The topographic and electrochemical response are shown in Fig 7. It can be seen that a topography change of 1.69 mm has been measured on going from the bottom to the top steel plate. The corresponding electrochemical response shows a higher concentration of Fe2+ over the horizontal edges of the steel plates, with the strongest response over the bottom steel plate. The measurement of the response of both steel plates would be impossible to perform in a single experiment by constant height SECM. The tip to sample distance of at least 1.69 mm over the bottom steel plate, which would be required to include both plates in a conventional constant height SECM experiment, would allow only the bulk electrochemical response to be measured. This means the corrosion of the bottom steel plate would go undetected.

20 cent Euro coin

The 20 cent Euro coin shown was measured using ic-ac-SECM.
Figure 8: The 20 cent Euro coin shown was measured using ic-ac-SECM.
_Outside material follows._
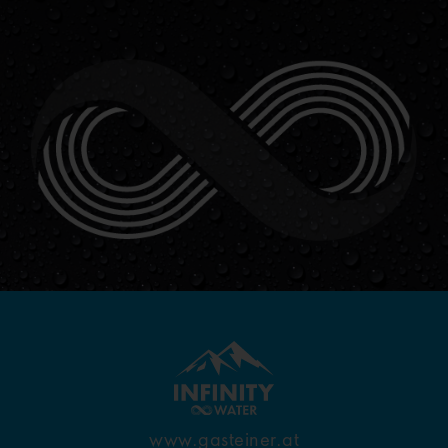
www.gasteiner.at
A 5.0 mm x 5.0 mm area of 20 cent Euro coin, Fig. 8, was measured in tap water by ic-ac-SECM using a 25 µm Pt UME.  A SCE reference and Pt sheet counter electrode were used. A dc-bias of 0 V vs OCP, an ac-bias of 100 mV and an ac-frequency of 25 kHz were applied. Though it may be possible to use lower values the ac-bias and frequency values used here are known from prior experiments to give a distinctly different response when the probe is over an insulator or conductor. The resulting measurement is shown in Fig. 9.

The topography map in Fig. 9a clearly shows a partial map of Europe from the common side of the coin. It can be seen that there is just under 100 µm of topography change after the tilt of the coin has been accounted for. Comparison of the 3D map of the topography to the map produced from the impedance magnitude shows that while generally the impedance is lower over the raised portions of the coin, these two maps are uncorrelated. There are however exceptions to this, such as the increased impedance over Scandinavia. Furthermore it can be seen that there is a distinct area of moderate impedance around the stripes in the top right corner which correlates to a relatively flat portion of the coin. The differences in impedance over the surface of the coin arise because the coin, which is composed of a copper, aluminium, tin, zinc alloy [8], tarnishes upon prolonged exposure to water.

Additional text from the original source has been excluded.